Nas palavras de Celso Antônio Bandeira de Mello, princípio é, por definição, mandamento nuclear de um sistema, verdadeiro alicerce dele, disposição fundamental que se irradia sobre diferentes normas compondo-lhes o espírito e servindo de critério para sua exata compreensão e inteligência exatamente por definir a lógica e a racionalidade do sistema normativo, no que lhe confere a tônica e lhe dá sentido harmônico[5].

Como já explicitado, oius puniendi estatal é limitado pelas normas constitucionais,que se constituem como garantia do cidadão. O Estado de Direito é um princípio fundamental previsto na Constituição Federal.

Desse modo, é importante analisar os princípios aplicáveis ao Processo Administrativo Sancionador.

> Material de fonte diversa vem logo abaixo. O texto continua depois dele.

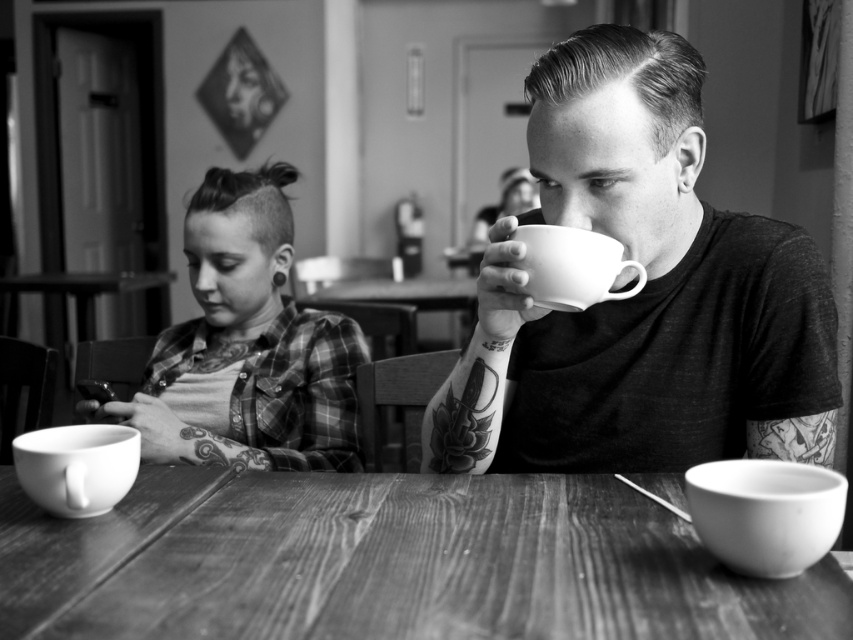 You are a photographer trying to capture a candid shot of the scene. You want to ensure that both the plaid shirt at left and the white ceramic mug at lower right are clearly visible in the frame. Given their sizes, which object should you focus on first to ensure proper focus and exposure?

The plaid shirt at left is much taller than the white ceramic mug at lower right, so you should focus on the plaid shirt at left first to ensure proper focus and exposure since it is larger and more prominent in the scene. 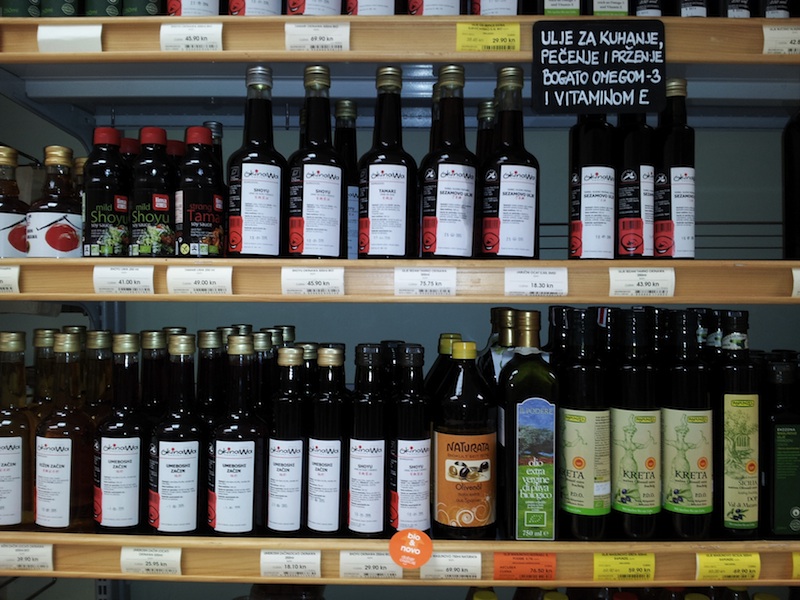 At what (x,y) coordinates should I click in order to perform the action: click on glass. Please return your answer as a coordinate pair (x, y). The width and height of the screenshot is (800, 600). Looking at the image, I should click on (186, 418), (290, 408), (413, 422), (614, 385), (192, 174). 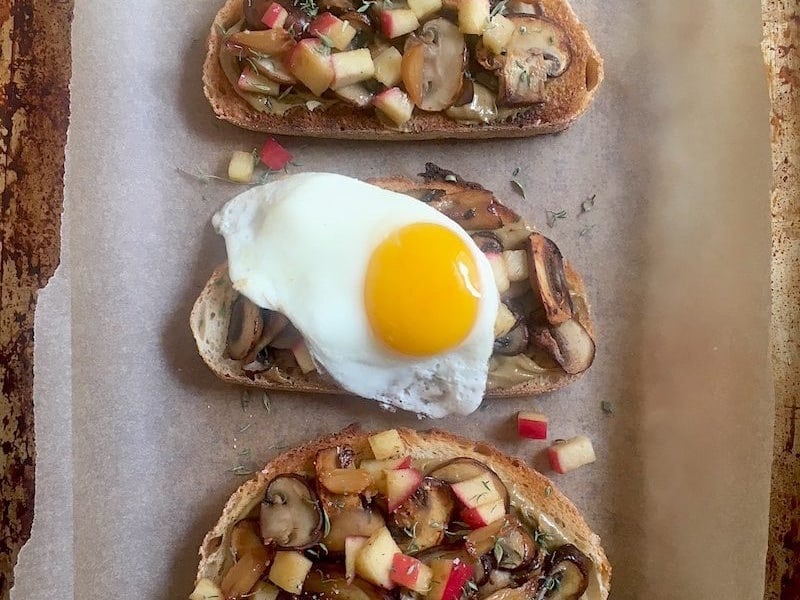 Where is `baking tray`? The image size is (800, 600). baking tray is located at coordinates (786, 172). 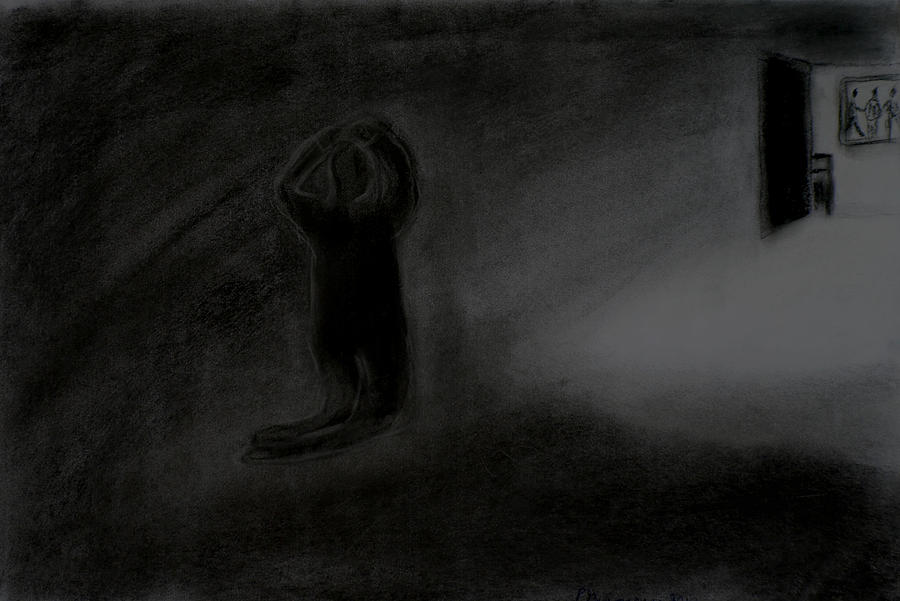 This screenshot has width=900, height=601. Identify the location of picture of a black and white charcoal drawing. (10, 11). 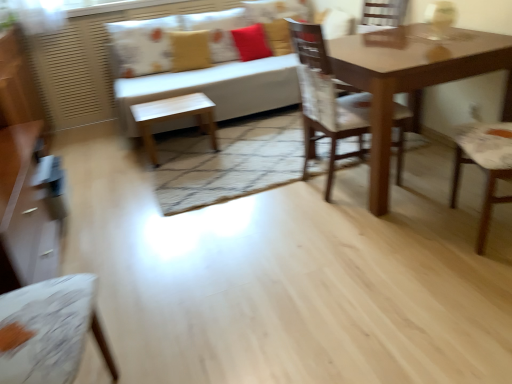 The image size is (512, 384). What are the coordinates of `vacant area to the right of light wood/finely finished table at center` in the screenshot? It's located at (240, 141). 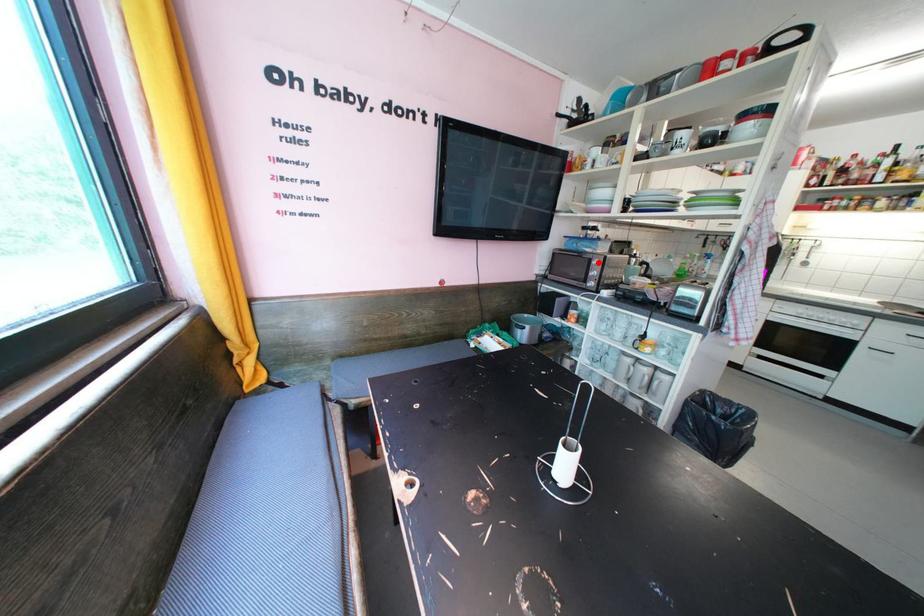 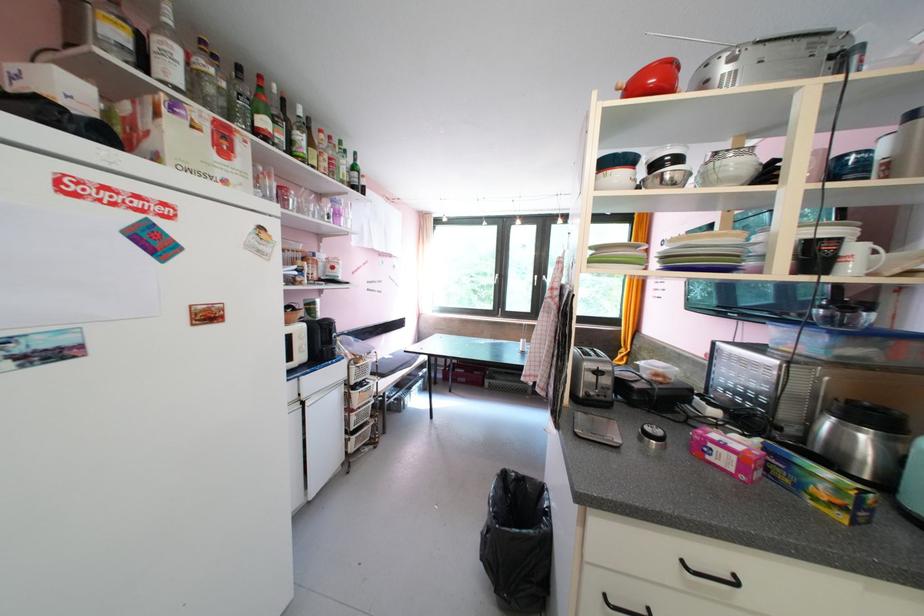 Question: I am providing you with two images of the same scene from different viewpoints. A red point is marked on the first image. At the location where the point appears in image 1, is it still visible in image 2?

Choices:
 (A) Yes
 (B) No

Answer: (B) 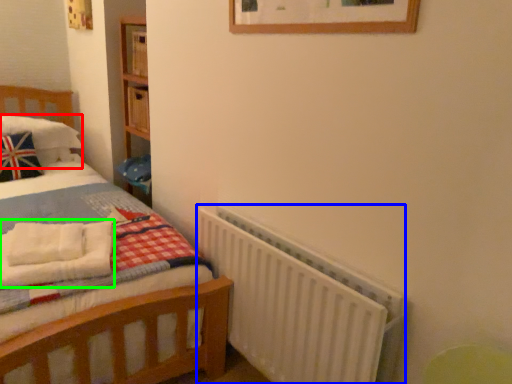 Question: Based on their relative distances, which object is farther from pillow (highlighted by a red box)? Choose from radiator (highlighted by a blue box) and blanket (highlighted by a green box).

Choices:
 (A) radiator
 (B) blanket

Answer: (A) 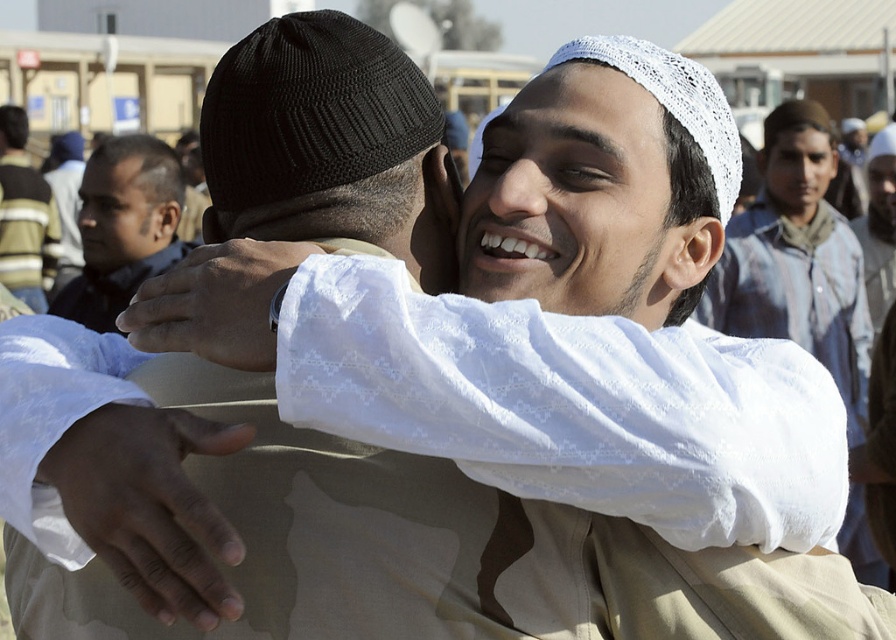 You are an observer at the event and notice the white lace shirt at upper center and the brown leather jacket at left. Which clothing item is covering part of the other?

The white lace shirt at upper center is positioned over the brown leather jacket at left, so it is covering part of it.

2. APONTAMENTOS SOBRE OSPRINCÍPIOS APLICÁVEIS AO PROCESSO ADMINISTRATIVO SANCIONADOR.

Em decorrência da opção constitucional pelo Estado de Direito, diversos princípios são aplicáveis ao ordenamento jurídico pátrio. Em se tratando de princípios fundamentais, se aplicam a toda ordem jurídica, englobando o poder punitivo estatal. No que se refere ao tema, Rafael Munhoz de Mello[6] afirma que:

Ocorre que tais princípios do regime jurídico punitivo decorrem da opção constitucional por um Estado de Direito. São corolários do princípio do Estado de Direito, uma das “decisões políticas estruturais do Estado”, segundo Luís Roberto Barroso. Tratando-se de princípio constitucional fundamental, seus efeitos incidem sobre toda a ordem jurídica – o que inclui o regime jurídico que disciplina a imposição de sanções retributivas pela Administração Pública. Não se trata, portanto, de princípios de direito penal, mas sim de princípios que regem toda manifestação do poder punitivo estatal, seja penal ou administrativa. Tampouco se trata de aplicar no campo do direito administrativo sancionador os princípios que são próprios do direito penal, mas apenas os que são comuns a ambos os ramos jurídicos, corolários da opção constitucional por um Estado de Direito.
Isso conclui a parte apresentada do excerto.